- WHAT TO WORK ON
For the entries that follow, restate word for word the line containing "December 2023", the line containing "No Comments", and every line that lies between them.

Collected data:
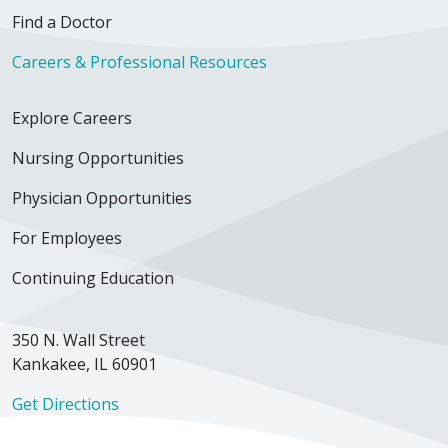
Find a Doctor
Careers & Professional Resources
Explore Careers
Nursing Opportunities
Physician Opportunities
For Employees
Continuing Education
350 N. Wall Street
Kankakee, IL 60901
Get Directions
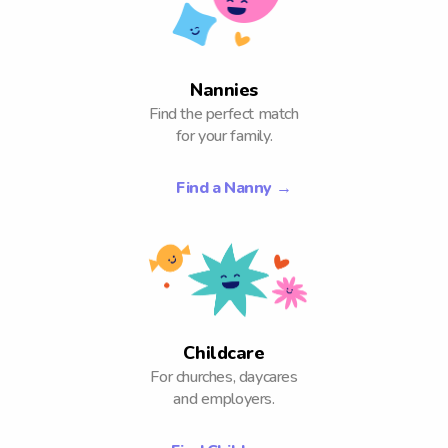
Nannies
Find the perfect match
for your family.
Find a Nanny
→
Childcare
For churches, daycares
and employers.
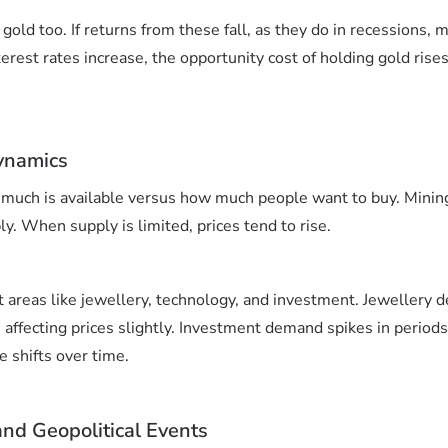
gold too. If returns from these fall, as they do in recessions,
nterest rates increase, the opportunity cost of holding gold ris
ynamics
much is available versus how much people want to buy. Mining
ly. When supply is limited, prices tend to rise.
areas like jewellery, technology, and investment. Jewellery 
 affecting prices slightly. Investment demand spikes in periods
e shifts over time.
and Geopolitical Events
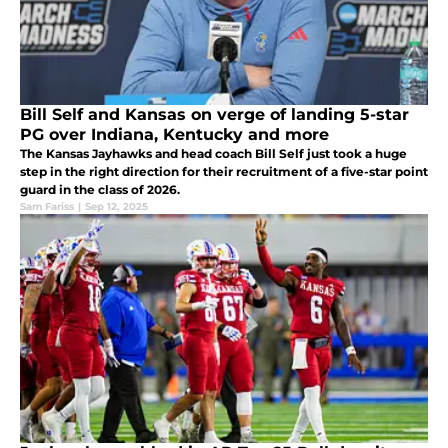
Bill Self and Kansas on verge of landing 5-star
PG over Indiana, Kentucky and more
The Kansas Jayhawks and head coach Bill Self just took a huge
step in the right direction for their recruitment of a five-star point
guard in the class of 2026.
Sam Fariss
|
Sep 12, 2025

---

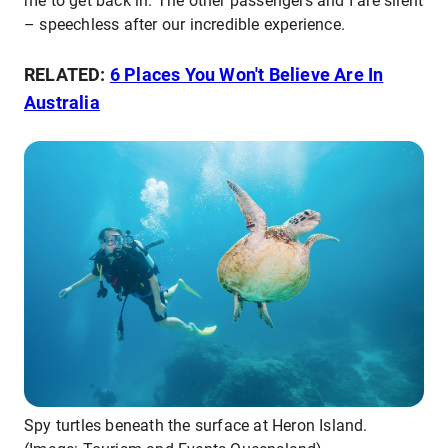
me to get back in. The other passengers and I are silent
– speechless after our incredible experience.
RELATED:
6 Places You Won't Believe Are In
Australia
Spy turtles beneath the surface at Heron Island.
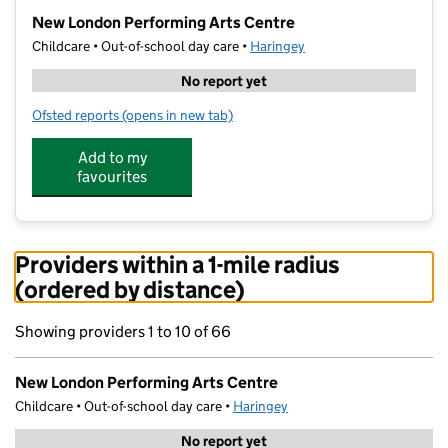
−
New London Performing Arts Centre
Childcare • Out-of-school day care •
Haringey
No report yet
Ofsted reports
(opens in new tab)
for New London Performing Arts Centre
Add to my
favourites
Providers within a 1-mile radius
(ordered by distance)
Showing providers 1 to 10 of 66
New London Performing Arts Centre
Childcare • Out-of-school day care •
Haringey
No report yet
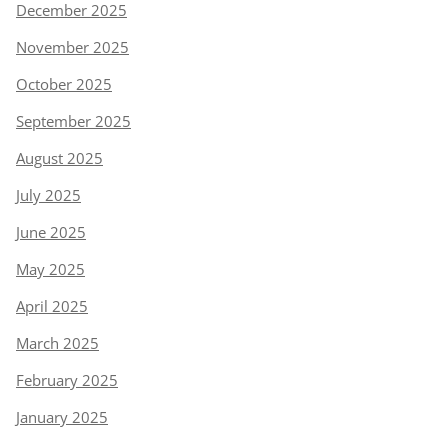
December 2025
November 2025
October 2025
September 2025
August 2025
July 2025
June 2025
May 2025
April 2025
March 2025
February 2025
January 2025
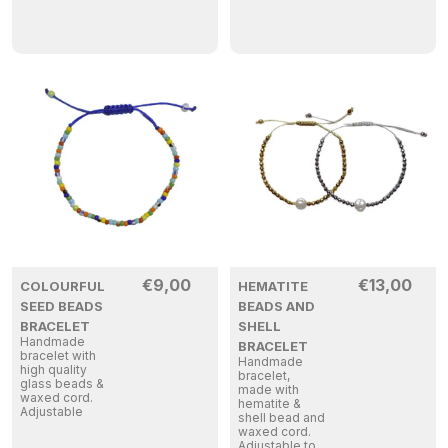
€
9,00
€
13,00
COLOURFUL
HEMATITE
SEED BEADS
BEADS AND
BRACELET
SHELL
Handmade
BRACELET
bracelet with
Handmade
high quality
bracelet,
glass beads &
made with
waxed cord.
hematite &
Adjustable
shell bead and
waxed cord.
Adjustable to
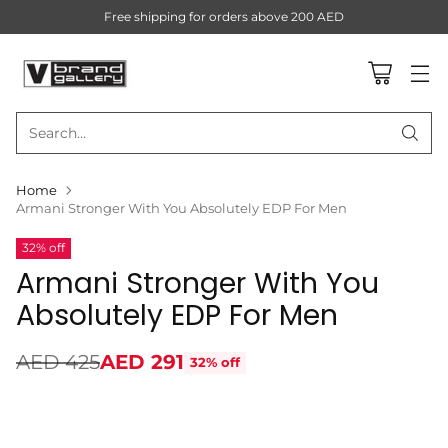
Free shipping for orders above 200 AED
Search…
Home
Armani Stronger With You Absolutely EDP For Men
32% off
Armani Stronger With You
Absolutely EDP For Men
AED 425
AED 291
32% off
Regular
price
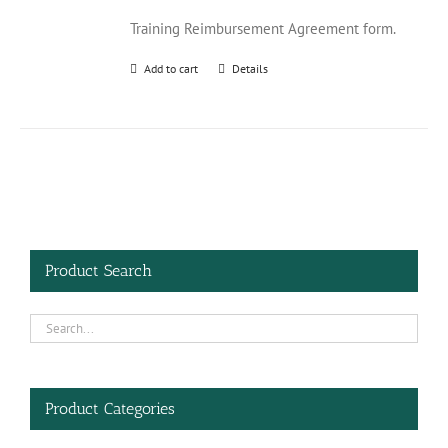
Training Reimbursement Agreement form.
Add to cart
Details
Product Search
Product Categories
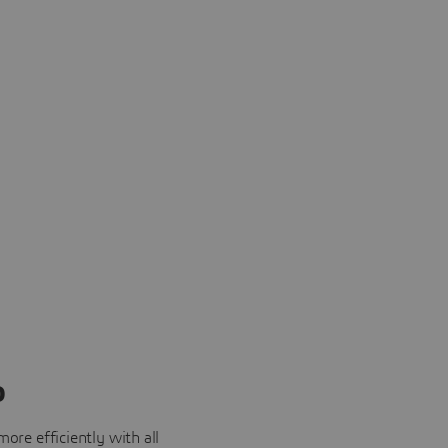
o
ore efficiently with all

* * *

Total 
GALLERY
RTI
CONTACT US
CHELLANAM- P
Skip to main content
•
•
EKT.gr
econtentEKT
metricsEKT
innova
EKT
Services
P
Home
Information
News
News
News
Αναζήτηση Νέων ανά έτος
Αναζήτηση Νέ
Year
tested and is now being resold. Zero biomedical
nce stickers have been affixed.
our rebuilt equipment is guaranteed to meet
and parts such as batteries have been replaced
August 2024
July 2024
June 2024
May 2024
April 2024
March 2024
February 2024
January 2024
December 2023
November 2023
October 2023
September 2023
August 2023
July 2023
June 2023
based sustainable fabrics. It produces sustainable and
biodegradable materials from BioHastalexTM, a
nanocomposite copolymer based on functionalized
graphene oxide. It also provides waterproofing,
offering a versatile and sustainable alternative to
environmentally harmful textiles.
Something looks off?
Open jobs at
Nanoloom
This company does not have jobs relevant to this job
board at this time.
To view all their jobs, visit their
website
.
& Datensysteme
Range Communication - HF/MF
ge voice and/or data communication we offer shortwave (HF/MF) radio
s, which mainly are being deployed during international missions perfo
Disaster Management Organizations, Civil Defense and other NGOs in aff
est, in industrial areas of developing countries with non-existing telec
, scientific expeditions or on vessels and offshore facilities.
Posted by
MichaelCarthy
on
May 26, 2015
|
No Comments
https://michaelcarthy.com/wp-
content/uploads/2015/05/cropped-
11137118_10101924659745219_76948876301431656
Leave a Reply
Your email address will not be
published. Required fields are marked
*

- SOLVED EXERCISE
December 2023
November 2023
October 2023
September 2023
August 2023
July 2023
June 2023
based sustainable fabrics. It produces sustainable and
biodegradable materials from BioHastalexTM, a
nanocomposite copolymer based on functionalized
graphene oxide. It also provides waterproofing,
offering a versatile and sustainable alternative to
environmentally harmful textiles.
Something looks off?
Open jobs at
Nanoloom
This company does not have jobs relevant to this job
board at this time.
To view all their jobs, visit their
website
.
& Datensysteme
Range Communication - HF/MF
ge voice and/or data communication we offer shortwave (HF/MF) radio
s, which mainly are being deployed during international missions perfo
Disaster Management Organizations, Civil Defense and other NGOs in aff
est, in industrial areas of developing countries with non-existing telec
, scientific expeditions or on vessels and offshore facilities.
Posted by
MichaelCarthy
on
May 26, 2015
|
No Comments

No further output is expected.